I don't know if it's really justified saying that electronic parts can fail
more often or not - My first-generation mx5 has electrically operated popup
lights, which are still going strong nearly 25 years later. I once had a 1985
Nissan Bluebird that had an LCD Digital dashboard, still working fine in the
early 2000's.

Treat your equipment right, maintain it well, store it correctly, and you'll
get a good long life out of it. Leave it out in the weather, never check the
condition of things like batteries and terminals, and just run the car forever
on hopes and dreams and sure... things will break.

------
gargravarr
One of the reasons I love my 1985 Supra is for its mechanical and electrical
simplicity. There's no CANBus. Wires and switches operate all the electrical
(not electronic) components directly. The tailgate has a mechanical lock. The
door locks are mechanical with electric actuators.

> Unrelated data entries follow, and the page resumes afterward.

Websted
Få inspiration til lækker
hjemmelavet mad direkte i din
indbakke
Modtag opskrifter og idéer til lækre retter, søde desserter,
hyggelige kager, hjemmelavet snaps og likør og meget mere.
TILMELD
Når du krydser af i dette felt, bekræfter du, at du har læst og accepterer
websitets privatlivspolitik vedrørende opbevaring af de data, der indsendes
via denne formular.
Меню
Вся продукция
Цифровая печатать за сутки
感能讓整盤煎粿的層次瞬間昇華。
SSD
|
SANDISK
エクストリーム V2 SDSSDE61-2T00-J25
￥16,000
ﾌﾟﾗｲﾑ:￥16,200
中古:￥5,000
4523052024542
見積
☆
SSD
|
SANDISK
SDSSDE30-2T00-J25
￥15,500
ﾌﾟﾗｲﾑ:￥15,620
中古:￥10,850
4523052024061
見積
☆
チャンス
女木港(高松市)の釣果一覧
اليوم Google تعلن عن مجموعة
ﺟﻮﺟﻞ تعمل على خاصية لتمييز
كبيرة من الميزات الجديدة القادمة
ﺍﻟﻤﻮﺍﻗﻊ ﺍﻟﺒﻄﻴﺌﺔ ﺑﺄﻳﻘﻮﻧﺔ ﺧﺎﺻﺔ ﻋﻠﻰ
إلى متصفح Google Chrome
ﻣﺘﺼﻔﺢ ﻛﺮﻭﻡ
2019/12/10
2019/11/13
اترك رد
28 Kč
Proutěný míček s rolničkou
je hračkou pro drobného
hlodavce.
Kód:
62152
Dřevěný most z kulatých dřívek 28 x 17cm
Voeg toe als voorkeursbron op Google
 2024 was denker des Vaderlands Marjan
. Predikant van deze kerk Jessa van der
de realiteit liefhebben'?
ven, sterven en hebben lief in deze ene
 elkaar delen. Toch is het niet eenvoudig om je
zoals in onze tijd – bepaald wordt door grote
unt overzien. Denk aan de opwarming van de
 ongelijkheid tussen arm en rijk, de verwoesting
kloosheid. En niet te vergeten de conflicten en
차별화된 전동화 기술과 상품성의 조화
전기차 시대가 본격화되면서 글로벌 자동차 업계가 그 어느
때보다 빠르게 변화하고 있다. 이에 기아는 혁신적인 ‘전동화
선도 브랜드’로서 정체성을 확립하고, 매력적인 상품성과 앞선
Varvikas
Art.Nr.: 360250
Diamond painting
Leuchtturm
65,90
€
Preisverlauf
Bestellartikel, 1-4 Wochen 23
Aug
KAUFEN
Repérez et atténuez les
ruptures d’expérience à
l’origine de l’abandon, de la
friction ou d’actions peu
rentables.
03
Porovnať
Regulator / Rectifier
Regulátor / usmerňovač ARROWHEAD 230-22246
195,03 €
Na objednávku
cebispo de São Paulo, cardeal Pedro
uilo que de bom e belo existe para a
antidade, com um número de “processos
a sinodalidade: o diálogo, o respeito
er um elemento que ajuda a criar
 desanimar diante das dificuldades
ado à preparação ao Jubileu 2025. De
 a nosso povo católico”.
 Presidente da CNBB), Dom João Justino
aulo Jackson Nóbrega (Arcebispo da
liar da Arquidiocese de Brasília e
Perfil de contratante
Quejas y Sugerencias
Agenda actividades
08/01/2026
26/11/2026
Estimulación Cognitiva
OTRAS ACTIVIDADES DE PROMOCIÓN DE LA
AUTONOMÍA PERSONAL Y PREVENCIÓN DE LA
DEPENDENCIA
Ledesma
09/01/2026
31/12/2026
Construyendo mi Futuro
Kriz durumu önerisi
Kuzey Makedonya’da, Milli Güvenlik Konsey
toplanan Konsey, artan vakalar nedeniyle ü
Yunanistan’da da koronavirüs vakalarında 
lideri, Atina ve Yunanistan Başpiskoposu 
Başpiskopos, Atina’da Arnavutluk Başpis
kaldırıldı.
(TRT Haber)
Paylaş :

The only electronics are in
the engine controller and the beautiful digital dashboard (with VFD meters for
speed, fuel and temperature, and LEDs for the tachometer). Probably a very
good reason why the car's electronics are still working 30 years later is
because they are very isolated. The engine ECU doesn't need to talk to
anything, just receive signals from the engine sensors and send fuel/spark
data to the components. The dashboard sends a simple speed signal to the
cruise control ECU and nothing else. In isolation, any of these components can
fail and it will only disable the related systems. I have had a complete
failure of the engine controller, but that turned out to be a very simple
electrical relay cutting all power intermittently. I can trace any failure
with nothing more than a multimeter.

Modern vehicles are not just computers on wheels, they're entire _networks_ of
computers on wheels. And all these systems are intrinsically interlinked. A
failure in any one system can be enough to either stop the car working, or
forcing it into limp-home mode. And you as the owner have no hope of fixing
it. Even if you can plug a diagnostic computer into the OBD interface, the
best you can usually do is poke around the engine controller. You need
specialist hardware to interface with the other systems such as brakes and
airbags. My Supra is long past the point Toyota will support it (although to
their credit, I can still get a surprising number of parts). Looking at smart
devices these days, manufacturers stop caring the moment the product is even
released. Support gets pushed to one side and the successor takes priority.
Cars have a lot more established history with this, but I'm sure that, with
almost every major manufacturer having their cars purely electronic (even the
ICE-powered ones), by the time the car gets to be the age of my Supra, there
is going to be no hope for maintaining them. Some people view any consumer
product more than a few years old as 'antiquated'. I don't get this mentality;
the sign of a quality product should be longevity. Sure, there needs to be
improvement, but as manufacturers basically tell us 'no, only we can support
this car for you, and it's going to be expensive', and then five, ten, fifteen
years down the line, 'nope, we don't care any more, buy a new one', people who
like to get the most out of their vehicles are going to hate living in this
era.

------
dmode
Weird article, as the Model S is already free of mechanical controls and has
been around sine 2012.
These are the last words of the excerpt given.